Boxing Day, Gutscheine, verschmähte Geschenke: Was passiert nach Weihnachten?

Wer glaubt, dass der Weihnachtsstress mit dem sogenannten Boxing Day* am 26.12. – einem beliebten Shopping-Tag in vielen Ländern weltweit – endet, der irrt sich. Für den Online-Handel, die KEP-Dienstleister und auch die Intralogistik geht es nach den Feiertagen mit dem Stress direkt weiter. Schuld daran sind die unzähligen Retouren von Geschenken, die nicht passen oder dem Beschenkten doch nicht gefallen. Doch auch Neukäufe durch Geschenk-Gutscheine gilt es nach dem Geschenkemarathon zu meistern.

Hat man einmal die erste Flut des Weihnachtsgeschäfts hinter sich gebracht, folgt direkt die nächste: Pünktlich zum Boxing Day warten unzählige neue Bestellungen dank Geschenk-Gutscheinen darauf, bearbeitet zu werden. Doch nicht nur das, auch massenhaft Retouren fliegen ein: Geschenke, die nicht gefallen, die Mängel aufweisen oder in der falschen Größe bestellt wurden. Kunden möchten ihre Fehlkäufe gerne schnell und ohne großen Aufwand zurückschicken. Im Hinblick auf Kundenzufriedenheit und Kundenbindung spielen einfache Rückgabeprozesse und flexible Rücksenderichtlinien also eine besonders große Rolle. Dessen sind sich auch die Online-Händler bewusst und gehen daher auf die Wünsche der Verbraucher in puncto Bequemlichkeit ein.

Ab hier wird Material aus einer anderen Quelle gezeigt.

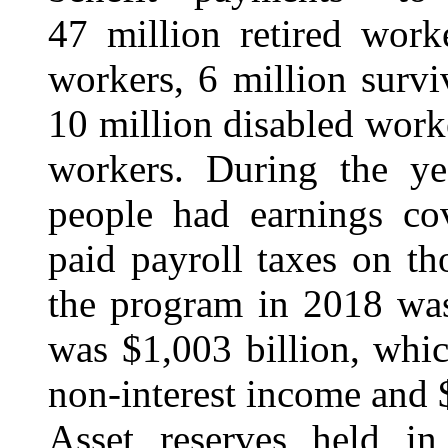
47 million retired work
workers, 6 million surv
10 million disabled work
workers. During the ye
people had earnings co
paid payroll taxes on th
the program in 2018 was
was $1,003 billion, whic
non-interest income and $
Asset reserves held in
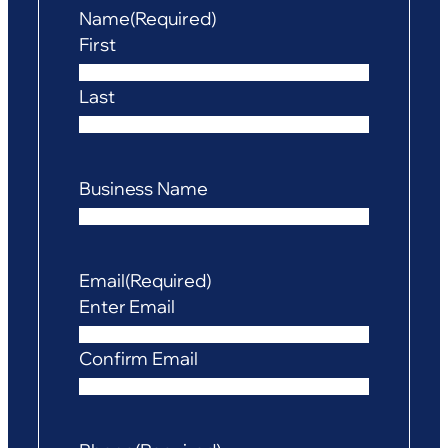
Name
(Required)
First
Last
Business Name
Email
(Required)
Enter Email
Confirm Email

Zahlreich rieseln die Retouren

Doch mit unkomplizierten Retourenabwicklungen erhöht sich auf der anderen Seite der Arbeitsaufwand für die Händler und KEP-Dienstleister: Denn wenn erst einmal die Hemmschwelle, etwas zurückzuschicken, sinkt, lassen zahlreiche Retouren nicht mehr lange auf sich warten. Um diese Retourenspitzen, wie kurz nach Weihnachten, besser zu bewältigen, bieten die meisten Online-Händler eine Verlängerung des Rückgaberechts an. So muss beispielsweise nicht in den ersten zwei Januarwochen die geballte Ladung an missglückten Weihnachtsgeschenken auf einmal gestemmt werden. Dennoch: Die Retourenquote von Weihnachten bis Mitte Januar liegt rund 40 Prozent über dem Normalstand, berichtet der Digitalverband Bitkom gegenüber der welt.

Die Hochsaison der Retouren reicht also noch bis weit in den Januar hinein. Der Pakete-Boom versiegt somit auch nach Weihnachten noch lange nicht – im Gegenteil: Die KEP-Dienstleister sehen sich auch künftig auf Wachstumskurs, so Internet World Business. Um eine schnelle und effiziente Abwicklung zurückgegebener Artikel gewährleisten zu können, braucht es vor allem individuelle Retourenabwicklungslösungen. Diese werden von Supply-Chain-Spezialisten wie Dematic angeboten.


Unpassend, unbeliebt, überflüssig?

Und was passiert mit all den Produkten, die es nicht in die Top 10 der besten Weihnachtsgeschenke geschafft haben? Etwa 70 Prozent aller Rücksendungen können nach einer sorgfältigen Kontrolle als sogenannte A-Ware weiterverkauft werden. Das wiederum heißt: „Fast ein Drittel der neuwertigen, aber verschmähten Ware muss aufgearbeitet, als Billigartikel verramscht oder gleich entsorgt werden“.